Noomi Rapace is Lisbeth Salander. This much I know. She embodies the character with a silent ferociousness turning her into a coiled ball with sinew and vengeance. She is justice’s angry right hand. You don’t see many characters like her on screen. The bixexual hacker with a penchant for piercings and a scowl that won’t stop. Noomi’s transformation was remarkable and complete. She went from the conventionally girlie to this tiny, leather-clad rock of post-punk androgyny. In short, she blew my mind and made The Girl with the Dragon Tattoo for me. She is Lisbeth Salander. But she herself has said she no longer wants to play Lisbeth Salander.
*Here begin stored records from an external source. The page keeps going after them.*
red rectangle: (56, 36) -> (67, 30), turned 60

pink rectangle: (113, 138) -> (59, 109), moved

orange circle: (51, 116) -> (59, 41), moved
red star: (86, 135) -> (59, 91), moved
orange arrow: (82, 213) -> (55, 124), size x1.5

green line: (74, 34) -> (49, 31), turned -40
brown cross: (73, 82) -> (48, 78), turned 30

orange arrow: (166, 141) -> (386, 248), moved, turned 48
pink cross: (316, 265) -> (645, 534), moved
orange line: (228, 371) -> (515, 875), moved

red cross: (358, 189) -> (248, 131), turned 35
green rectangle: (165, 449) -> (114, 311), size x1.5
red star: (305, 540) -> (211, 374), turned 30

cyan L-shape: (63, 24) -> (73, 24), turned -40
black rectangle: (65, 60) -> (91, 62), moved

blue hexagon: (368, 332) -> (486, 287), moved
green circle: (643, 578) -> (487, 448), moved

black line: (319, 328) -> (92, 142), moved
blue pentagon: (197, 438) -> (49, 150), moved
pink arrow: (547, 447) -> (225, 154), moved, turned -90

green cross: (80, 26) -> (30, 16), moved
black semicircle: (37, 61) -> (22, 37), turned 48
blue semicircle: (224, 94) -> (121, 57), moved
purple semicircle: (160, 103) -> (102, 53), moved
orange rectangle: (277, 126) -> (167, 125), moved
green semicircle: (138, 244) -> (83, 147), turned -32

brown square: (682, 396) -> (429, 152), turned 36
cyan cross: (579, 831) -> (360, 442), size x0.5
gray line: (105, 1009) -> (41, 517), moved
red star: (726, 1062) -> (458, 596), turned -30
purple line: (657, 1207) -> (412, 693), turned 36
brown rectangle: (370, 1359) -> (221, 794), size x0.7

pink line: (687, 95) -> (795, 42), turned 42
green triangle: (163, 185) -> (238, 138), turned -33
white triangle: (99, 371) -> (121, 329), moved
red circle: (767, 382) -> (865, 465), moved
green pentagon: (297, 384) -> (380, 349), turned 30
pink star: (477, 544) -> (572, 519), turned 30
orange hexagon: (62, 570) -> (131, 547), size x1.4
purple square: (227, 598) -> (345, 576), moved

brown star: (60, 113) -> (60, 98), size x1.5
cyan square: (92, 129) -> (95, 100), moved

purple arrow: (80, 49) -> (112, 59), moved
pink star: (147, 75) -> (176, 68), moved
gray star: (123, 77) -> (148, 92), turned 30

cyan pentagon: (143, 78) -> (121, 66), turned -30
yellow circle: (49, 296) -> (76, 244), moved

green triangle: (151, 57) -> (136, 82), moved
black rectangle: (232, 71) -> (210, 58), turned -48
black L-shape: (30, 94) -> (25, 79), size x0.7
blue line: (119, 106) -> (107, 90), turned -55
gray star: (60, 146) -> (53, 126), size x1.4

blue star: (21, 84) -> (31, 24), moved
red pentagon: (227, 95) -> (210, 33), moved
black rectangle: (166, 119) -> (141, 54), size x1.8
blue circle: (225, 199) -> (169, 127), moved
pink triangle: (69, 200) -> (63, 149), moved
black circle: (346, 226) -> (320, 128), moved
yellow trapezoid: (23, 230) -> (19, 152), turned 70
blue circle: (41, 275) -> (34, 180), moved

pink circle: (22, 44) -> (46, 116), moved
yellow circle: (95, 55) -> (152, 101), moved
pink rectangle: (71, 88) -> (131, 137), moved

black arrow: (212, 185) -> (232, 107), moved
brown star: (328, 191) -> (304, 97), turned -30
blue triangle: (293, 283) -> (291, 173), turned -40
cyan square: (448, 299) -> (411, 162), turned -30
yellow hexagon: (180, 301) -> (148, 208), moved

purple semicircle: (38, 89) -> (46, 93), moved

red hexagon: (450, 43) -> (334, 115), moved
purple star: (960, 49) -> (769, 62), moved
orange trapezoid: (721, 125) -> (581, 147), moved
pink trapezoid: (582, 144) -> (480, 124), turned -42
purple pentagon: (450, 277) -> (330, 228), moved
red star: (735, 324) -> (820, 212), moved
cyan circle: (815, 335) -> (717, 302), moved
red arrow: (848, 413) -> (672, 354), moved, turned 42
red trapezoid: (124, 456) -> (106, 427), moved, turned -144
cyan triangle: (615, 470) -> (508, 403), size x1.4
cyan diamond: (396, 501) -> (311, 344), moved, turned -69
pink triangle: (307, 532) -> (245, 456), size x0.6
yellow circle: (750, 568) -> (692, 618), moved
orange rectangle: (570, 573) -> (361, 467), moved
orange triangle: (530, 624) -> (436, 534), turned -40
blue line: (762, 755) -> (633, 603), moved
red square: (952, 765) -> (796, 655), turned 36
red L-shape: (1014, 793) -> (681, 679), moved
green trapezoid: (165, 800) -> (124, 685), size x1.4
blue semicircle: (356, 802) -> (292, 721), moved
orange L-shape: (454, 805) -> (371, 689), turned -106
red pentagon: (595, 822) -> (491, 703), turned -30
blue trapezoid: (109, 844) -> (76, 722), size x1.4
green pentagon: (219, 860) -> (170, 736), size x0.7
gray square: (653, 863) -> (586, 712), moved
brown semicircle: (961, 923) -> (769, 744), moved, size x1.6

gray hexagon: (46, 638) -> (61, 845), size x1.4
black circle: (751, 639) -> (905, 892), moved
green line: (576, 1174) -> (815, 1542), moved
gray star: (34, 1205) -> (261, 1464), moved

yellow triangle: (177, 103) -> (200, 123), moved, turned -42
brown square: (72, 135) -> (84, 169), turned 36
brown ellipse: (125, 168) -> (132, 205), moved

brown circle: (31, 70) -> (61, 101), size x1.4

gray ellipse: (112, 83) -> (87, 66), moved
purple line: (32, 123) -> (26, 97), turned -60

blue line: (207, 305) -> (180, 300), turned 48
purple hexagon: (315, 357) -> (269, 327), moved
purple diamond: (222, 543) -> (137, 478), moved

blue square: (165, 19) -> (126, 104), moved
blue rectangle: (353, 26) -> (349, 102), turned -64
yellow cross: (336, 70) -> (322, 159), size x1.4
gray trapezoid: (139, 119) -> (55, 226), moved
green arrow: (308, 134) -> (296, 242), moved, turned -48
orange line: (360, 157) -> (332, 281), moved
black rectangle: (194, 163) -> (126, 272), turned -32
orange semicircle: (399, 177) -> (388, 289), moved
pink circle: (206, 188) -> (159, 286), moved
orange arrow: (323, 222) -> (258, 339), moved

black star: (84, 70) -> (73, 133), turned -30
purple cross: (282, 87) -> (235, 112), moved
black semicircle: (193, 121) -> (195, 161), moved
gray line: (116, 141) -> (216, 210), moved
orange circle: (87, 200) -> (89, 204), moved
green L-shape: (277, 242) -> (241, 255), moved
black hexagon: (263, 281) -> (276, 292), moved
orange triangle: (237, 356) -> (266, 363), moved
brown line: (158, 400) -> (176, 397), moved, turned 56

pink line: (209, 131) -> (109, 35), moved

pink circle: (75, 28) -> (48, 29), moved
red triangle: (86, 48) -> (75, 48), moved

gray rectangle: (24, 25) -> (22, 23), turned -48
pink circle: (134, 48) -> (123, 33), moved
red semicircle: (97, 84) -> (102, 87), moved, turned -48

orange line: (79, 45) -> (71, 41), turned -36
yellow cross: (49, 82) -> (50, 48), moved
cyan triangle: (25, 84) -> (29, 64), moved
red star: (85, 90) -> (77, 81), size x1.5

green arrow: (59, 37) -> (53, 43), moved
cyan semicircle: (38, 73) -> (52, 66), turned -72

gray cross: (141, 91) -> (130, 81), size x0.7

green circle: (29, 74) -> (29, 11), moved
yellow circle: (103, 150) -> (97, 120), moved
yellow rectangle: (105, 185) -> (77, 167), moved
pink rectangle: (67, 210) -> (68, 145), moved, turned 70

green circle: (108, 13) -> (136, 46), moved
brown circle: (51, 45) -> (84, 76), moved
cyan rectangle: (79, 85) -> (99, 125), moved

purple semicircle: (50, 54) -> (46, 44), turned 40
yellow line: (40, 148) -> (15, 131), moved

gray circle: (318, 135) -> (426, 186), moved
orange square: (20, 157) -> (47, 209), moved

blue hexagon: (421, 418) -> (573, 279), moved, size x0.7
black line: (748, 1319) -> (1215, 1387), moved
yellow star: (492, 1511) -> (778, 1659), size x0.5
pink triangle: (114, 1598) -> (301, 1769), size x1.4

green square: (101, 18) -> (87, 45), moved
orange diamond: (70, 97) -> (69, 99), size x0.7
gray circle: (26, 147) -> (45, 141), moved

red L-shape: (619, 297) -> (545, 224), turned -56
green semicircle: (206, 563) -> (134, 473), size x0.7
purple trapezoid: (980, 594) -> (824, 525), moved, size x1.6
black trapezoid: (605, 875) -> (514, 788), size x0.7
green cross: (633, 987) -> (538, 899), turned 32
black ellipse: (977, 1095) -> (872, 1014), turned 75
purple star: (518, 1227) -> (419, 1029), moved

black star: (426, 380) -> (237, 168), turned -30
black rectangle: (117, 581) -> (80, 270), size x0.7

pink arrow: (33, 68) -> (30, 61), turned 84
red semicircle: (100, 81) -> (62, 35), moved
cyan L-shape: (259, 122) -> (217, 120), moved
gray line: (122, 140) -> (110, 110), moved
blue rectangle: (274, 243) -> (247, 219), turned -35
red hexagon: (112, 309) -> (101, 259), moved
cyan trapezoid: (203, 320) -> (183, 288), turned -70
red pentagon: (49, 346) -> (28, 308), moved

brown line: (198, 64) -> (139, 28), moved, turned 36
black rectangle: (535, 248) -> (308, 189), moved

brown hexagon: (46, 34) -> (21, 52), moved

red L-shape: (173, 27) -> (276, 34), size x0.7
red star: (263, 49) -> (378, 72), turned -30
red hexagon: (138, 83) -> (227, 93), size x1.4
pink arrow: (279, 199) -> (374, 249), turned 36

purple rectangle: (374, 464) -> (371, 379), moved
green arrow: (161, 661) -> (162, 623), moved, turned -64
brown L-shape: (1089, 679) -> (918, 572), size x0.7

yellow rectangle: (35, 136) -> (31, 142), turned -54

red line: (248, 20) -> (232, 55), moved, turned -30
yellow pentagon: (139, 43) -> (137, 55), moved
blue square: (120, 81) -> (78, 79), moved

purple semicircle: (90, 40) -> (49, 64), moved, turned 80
Which brings me to the subject of the remake. Like everyone, I’m reluctant. When you love something in its original form, you are resistant to any reinterpretation. But then, you should know something about us Americans – we’re not terribly fond of subtitles, or foreign films in general. So that means a whole swath of the population has never met Lisbeth Salander, this remarkable heroine in the canon of film history. And they should, because women on screen don’t often get to be tough and avenging and guided by their own morality – or gay, for that matter.
So while I have real and unrelenting reservations, I am going to give the American The Girl with the Dragon Tattoo a try. I am going to trust director David Fincher to bring this story to the masses. I am going to hope that Rooney Mara can embody her with the same fire and strength (check out her decked out as Salander for the first time in W magazine here). I am going to cross my fingers that Bond himself Daniel Craig will not overshadow the story and make it about him. I am going to do all of this because I think it’s a good story and I want more people to meet Lisbeth Salander.
But believe you me, I am also going to miss Noomi Rapace the whole damn time. Happy weekend, all.